This adoption guide & related analysis covers four phases:

Initial Triage and Information Gathering: Collecting initial data from alerts and user reports, and preliminary assessment of phishing indicators.
Deep Dive Domain and Infrastructure Analysis: Analyzing domain names, typosquatting techniques, WHOIS information, DNS records, and SSL/TLS certificates.
Website Content and Maliciousness Assessment: Safe content review using online tools, IP address reputation and hosting provider identification, and leveraging threat intelligence feeds.
Takedown Determination and Action: Consolidating evidence, assessing risk, collecting evidence for takedown, and the reporting and takedown process.

Introduction: Understanding the Phishing Threat Landscape

Phishing remains a pervasive and evolving threat in the digital landscape, with adversaries constantly refining their tactics to circumvent traditional security measures. A particularly insidious form of this threat involves the creation and deployment of look-alike or copycat domains. These domains are meticulously crafted to closely mimic legitimate brand websites, aiming to deceive users into divulging sensitive information, such as login credentials or financial details, or to facilitate the download of malicious software. The deceptive nature of these domains often relies on subtle alterations, including various forms of typosquatting substitutions such as go0qle.com, g00g1e.com, googlle.com, goorgle.com, or even the strategic use of subdomains, combo-squatting, or apex domain manipulation including domains like google-careers.com, googlesignin.com, googlepurchase.com, googlekr.com to enhance their perceived authenticity. The primary objective behind such sophisticated impersonations is to establish a false sense of familiarity and trust, thereby inducing victims to interact with the fraudulent online entity.
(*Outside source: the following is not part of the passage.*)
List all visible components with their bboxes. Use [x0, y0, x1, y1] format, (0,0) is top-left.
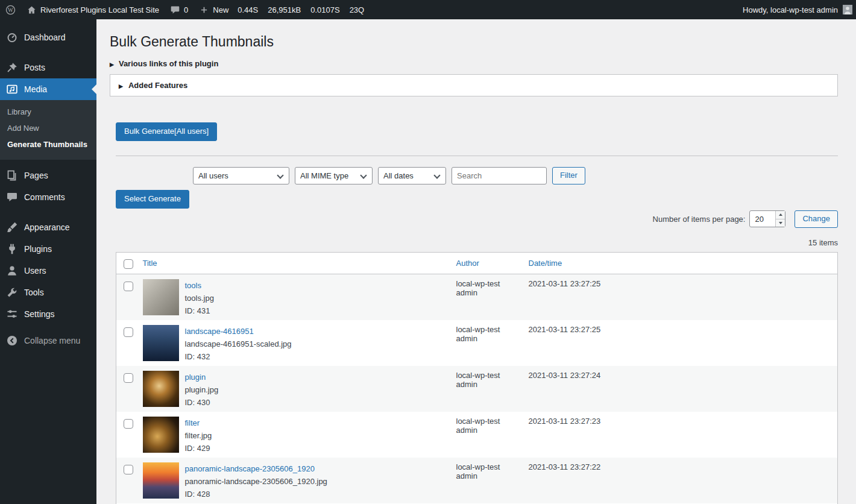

The sophistication of phishing lures has advanced significantly. While traditional indicators like grammatical errors, awkward phrasing, or obvious misspellings were once reliable red flags, the advent of AI has enabled threat actors to generate phishing content with nearly perfect grammar and spelling. This development diminishes the reliability of superficial & visual content checks, necessitating a fundamental shift in how security operations centers and intelligence analysts approach investigations. The focus must now pivot towards more technical indicators, behavioral analysis, and infrastructure based detection, as AI generated phishing content will increasingly be indistinguishable from legitimate communications based solely on graphic and linguistic quality. This illustrates the imperative for a robust, multilayered investigation approach that does not solely rely on easily falsifiable visual cues. A comprehensive review and analysis strategy is essential to effectively identify and mitigate the risks posed by sophisticated phishing and copycat domains. Relying solely on visual inspections can lead to critical oversights, as malicious actors are adept at creating convincing but deceptive appearances. Responding to these attacks requires a multifaceted approach incorporating technical analysis, threat intelligence, and behavioral patterns recognition is crucial for accurate detection and proactive defense against these evolving domain and brand protection threats.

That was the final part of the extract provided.